Reading .Doc File using DocumentFormat.OpenXml dll

Shardaprasad Soni picture Shardaprasad Soni · Apr 2, 2012 · Viewed 15.5k times · Source

When I am trying to read .doc file using DocumentFormat.OpenXml dll its giving error as "File contains corrupted data."

This dll is reading .docx file properly.

Can DocumentFormat.OpenXml dll help in reading .doc file?

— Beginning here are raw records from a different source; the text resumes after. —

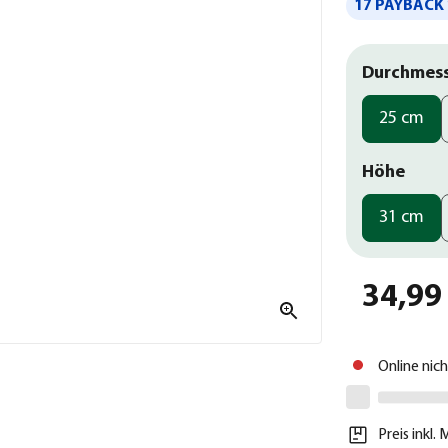
17 PAYBACK 
Durchmes
25 cm
Höhe
31 cm
34,99
Online nic
Preis inkl.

string path = @"D:\Data\Test.doc";
string searchKeyWord = @"java";

private bool SearchWordIsMatched(string path, string searchKeyWord)
{
    try
    {
       using (WordprocessingDocument wordDoc = WordprocessingDocument.Open(path, true))
       {
           var text = wordDoc.MainDocumentPart.Document.InnerText;
           if (text.Contains(searchKeyWord))
               return true;
           else
               return false;
       }
     }
     catch (Exception ex)
     {
         throw ex;
     }
}

Answer

svick picture svick · Apr 2, 2012

The old .doc files have a completely different format from the new .docx files. So, no, you can't use the OpenXml library to read .doc files.

To do that, you would either need to manually convert the files first, or you would need to use Office interop, instead of the Open XML SDK you're using now.